Cool, nice mantids. Hmm the #9 flower mantis (you call it target) looks like it is subadult. It'll be really cool looking when it molts. As for your question, she could eat a cricket everyday, however flies, moths, and other pollinating insects are better to feed to flower mantids. Crickets can be used but make sure you're feeding them on GutLoad.

(PS- I dunno if you know but mantids cannot really be crossbred. I didn't know if you were planning on breeding those 2 nymphs, but if so, it can't be done, nothing would hatch.)

Thanks,

Eros


----------



## GoglGourd (Feb 6, 2006)

thanks for the message and no, i hadn't planned on cross breeding, the shop I bought my mantids from are constantly stocking these philippine mantids (or have been for the past year) so I'll just buy a male from there when the time is right.

I think i'll get a fruit fly culture, I'm wanting to get more mantids so it seems worth it!

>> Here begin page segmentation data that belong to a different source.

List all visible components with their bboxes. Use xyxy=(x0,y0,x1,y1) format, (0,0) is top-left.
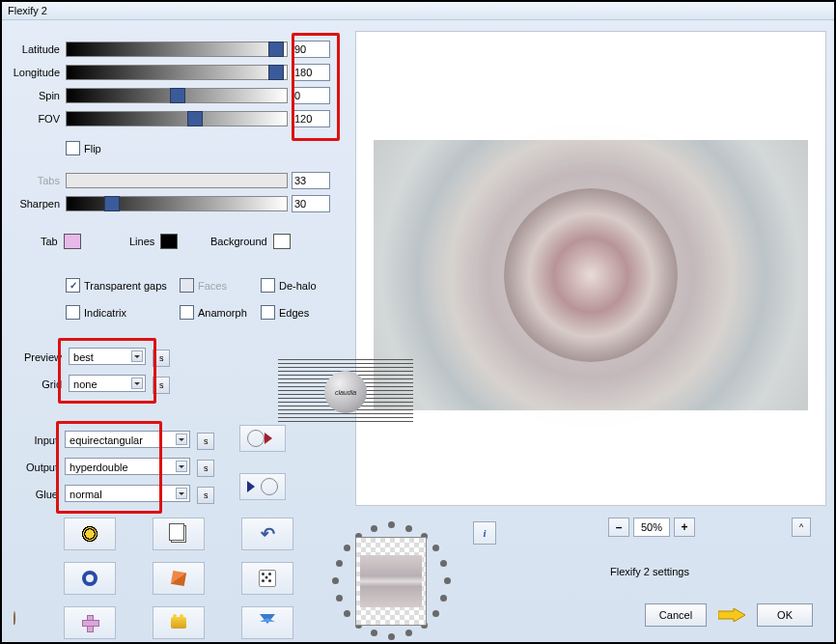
lines-swatch-label: Lines xyxy=(129,236,154,247)
input-s-button[interactable]: s xyxy=(197,433,214,450)
transparent-gaps-label: Transparent gaps xyxy=(84,280,167,292)
spin-value[interactable]: 0 xyxy=(292,87,330,104)
preview-pane xyxy=(355,31,826,506)
undo-icon: ↶ xyxy=(261,523,275,545)
zoom-value[interactable]: 50% xyxy=(633,518,670,537)
cross-button[interactable] xyxy=(64,606,116,639)
tab-swatch[interactable] xyxy=(64,234,81,249)
output-select-label: Output xyxy=(19,462,58,473)
cube-button[interactable] xyxy=(153,562,205,595)
gem-icon xyxy=(260,614,275,631)
glue-select-label: Glue xyxy=(19,489,58,500)
play-icon xyxy=(265,433,278,444)
thumbnail[interactable] xyxy=(355,537,427,626)
flexify-window: Flexify 2 Latitude 90 Longitude 180 Spin… xyxy=(0,0,836,644)
copy-button[interactable] xyxy=(153,518,205,550)
cancel-button[interactable]: Cancel xyxy=(645,603,707,627)
expand-button[interactable]: ^ xyxy=(792,518,811,537)
sharpen-value[interactable]: 30 xyxy=(292,195,330,212)
palette-icon xyxy=(14,611,15,625)
input-select[interactable]: equirectangular xyxy=(65,431,190,448)
settings-text: Flexify 2 settings xyxy=(610,566,689,577)
copy-icon xyxy=(171,525,186,543)
indicatrix-label: Indicatrix xyxy=(84,307,126,319)
grid-s-button[interactable]: s xyxy=(153,377,170,394)
dehalo-checkbox[interactable] xyxy=(261,278,275,293)
anamorph-checkbox[interactable] xyxy=(180,305,194,320)
torus-button[interactable] xyxy=(64,562,116,595)
sharpen-slider[interactable] xyxy=(66,196,288,211)
titlebar: Flexify 2 xyxy=(2,2,834,20)
glue-select[interactable]: normal xyxy=(65,485,190,502)
palette-button[interactable] xyxy=(14,612,15,624)
edges-checkbox[interactable] xyxy=(261,305,275,320)
latitude-slider[interactable] xyxy=(66,42,288,57)
zoom-out-button[interactable]: – xyxy=(608,518,629,537)
faces-label: Faces xyxy=(198,280,227,292)
edges-label: Edges xyxy=(279,307,309,319)
grid-select[interactable]: none xyxy=(69,375,146,392)
longitude-label: Longitude xyxy=(2,67,66,78)
play-icon xyxy=(247,481,261,492)
disc-icon xyxy=(261,478,278,495)
anamorph-label: Anamorph xyxy=(198,307,247,319)
brick-icon xyxy=(171,617,186,629)
tabs-slider xyxy=(66,173,288,188)
ok-button[interactable]: OK xyxy=(757,603,813,627)
fov-label: FOV xyxy=(2,113,66,125)
preview-s-button[interactable]: s xyxy=(153,350,170,367)
dice-button[interactable] xyxy=(241,562,293,595)
indicatrix-checkbox[interactable] xyxy=(66,305,80,320)
tabs-value[interactable]: 33 xyxy=(292,172,330,189)
latitude-label: Latitude xyxy=(2,43,66,55)
output-play-button[interactable] xyxy=(239,473,286,500)
info-button[interactable]: i xyxy=(473,521,496,545)
grid-select-label: Grid xyxy=(19,378,62,390)
transparent-gaps-checkbox[interactable] xyxy=(66,278,80,293)
latitude-value[interactable]: 90 xyxy=(292,41,330,58)
gem-button[interactable] xyxy=(241,606,293,639)
sharpen-label: Sharpen xyxy=(2,198,66,210)
spin-label: Spin xyxy=(2,90,66,101)
preview-select-label: Preview xyxy=(19,351,62,363)
cube-icon xyxy=(171,571,186,586)
flip-label: Flip xyxy=(84,143,101,154)
bee-button[interactable] xyxy=(64,518,116,550)
preview-select[interactable]: best xyxy=(69,348,146,365)
input-select-label: Input xyxy=(19,434,58,446)
bee-icon xyxy=(82,526,98,542)
glue-s-button[interactable]: s xyxy=(197,487,214,504)
input-play-button[interactable] xyxy=(239,425,286,452)
background-swatch-label: Background xyxy=(210,236,267,247)
preview-image xyxy=(374,140,808,410)
zoom-controls: – 50% + xyxy=(608,518,695,537)
lines-swatch[interactable] xyxy=(160,234,178,249)
dehalo-label: De-halo xyxy=(279,280,317,292)
undo-button[interactable]: ↶ xyxy=(241,518,293,550)
longitude-slider[interactable] xyxy=(66,65,288,80)
output-s-button[interactable]: s xyxy=(197,460,214,477)
output-select[interactable]: hyperdouble xyxy=(65,458,190,475)
dice-icon xyxy=(259,570,276,587)
torus-icon xyxy=(82,571,98,586)
longitude-value[interactable]: 180 xyxy=(292,64,330,81)
faces-checkbox xyxy=(180,278,194,293)
tab-swatch-label: Tab xyxy=(41,236,58,247)
spin-slider[interactable] xyxy=(66,88,288,103)
brick-button[interactable] xyxy=(153,606,205,639)
tabs-label: Tabs xyxy=(2,175,66,186)
flip-checkbox[interactable] xyxy=(66,141,80,155)
controls-panel: Latitude 90 Longitude 180 Spin 0 FOV 120 xyxy=(2,19,340,642)
cross-icon xyxy=(82,615,98,630)
fov-value[interactable]: 120 xyxy=(292,110,330,127)
fov-slider[interactable] xyxy=(66,111,288,126)
disc-icon xyxy=(247,430,265,447)
ok-arrow-icon xyxy=(718,608,745,622)
background-swatch[interactable] xyxy=(273,234,291,249)
zoom-in-button[interactable]: + xyxy=(674,518,695,537)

I'm getting the feeling that the "#9 flower mantis" is not a "target", I got the name from the store I got them from:



> Target Mantids CB (Psuedocreobotra whalbergi)


Thanks for the comment!


----------



## Rick (Feb 7, 2006)

I am pretty sure the first one you have there is an African mantis.


----------



## Exotic-Mantis (Feb 7, 2006)

Yeah Rick- I didn't want to say because I wasn't 100% sure, but at mind, I thought it looked like a sphodromantis sp. (African)

Thanks,

Eros


----------



## Jesse (Feb 7, 2006)

The first one actually looks like a _Hierodula patellifera_ or closely related species, not a _Sphodromantis spp._


----------



## GoglGourd (Feb 7, 2006)

> Philippine Mantid CB (Species unknown). Nice mantids


That's what I was told, if these seems incorrect i'll inform the shop right away  thanks!


----------



## jandl2204 (Feb 7, 2006)

The first mantis in you pics is called Hierodula paviceps, it frequntly turns up on wholesale lists as philippine species.

The same occurs with most (if not all other species) which appear on wholesale lists.

but i assue you it is most likely Hierodula paviceps, i have approx 70+ behind me right now.

Pet shops refer to the wholesale lists when nameing the species you will find that common sphodomantis species will be called Sphodromantis sp even tho they have obvious differences.

I bought both Sphodromantis baccettii and Sphodromantis lineola nymphs from a local pet store some time ago, he named them as Sphodromantis sp also refering to them as African mantis, as the wholesaler list refers to them as such.

Regards,

Lee


----------



## GoglGourd (Feb 7, 2006)

just emailed the shop, he replied with:



> Thanks for letting me know, they were bought as a mantid from the Philippines from a large and well respected breeder in Germany. I'm not into mantids myself, but she said that the adults that produced them were from an undescribed species she had collected from the Philippines. Not trying to say that the breeders you have approached are wrong, but with this background info it might be that they just look very similar. Who knows?!!! Thanks for the info though!


I'll take your words for it, you clearly all know what you're talking about, thanks!


----------



## Rick (Feb 7, 2006)

> The first mantis in you pics is called Hierodula paviceps, it frequntly turns up on wholesale lists as philippine species.The same occurs with most (if not all other species) which appear on wholesale lists.
> 
> but i assue you it is most likely Hierodula paviceps, i have approx 70+ behind me right now.
> 
> ...


It looks just like the Africans I have sitting right here beside me as well. Guess we will see when it matures.


----------



## GoglGourd (Feb 7, 2006)

i'll be sure to post a pic of it


----------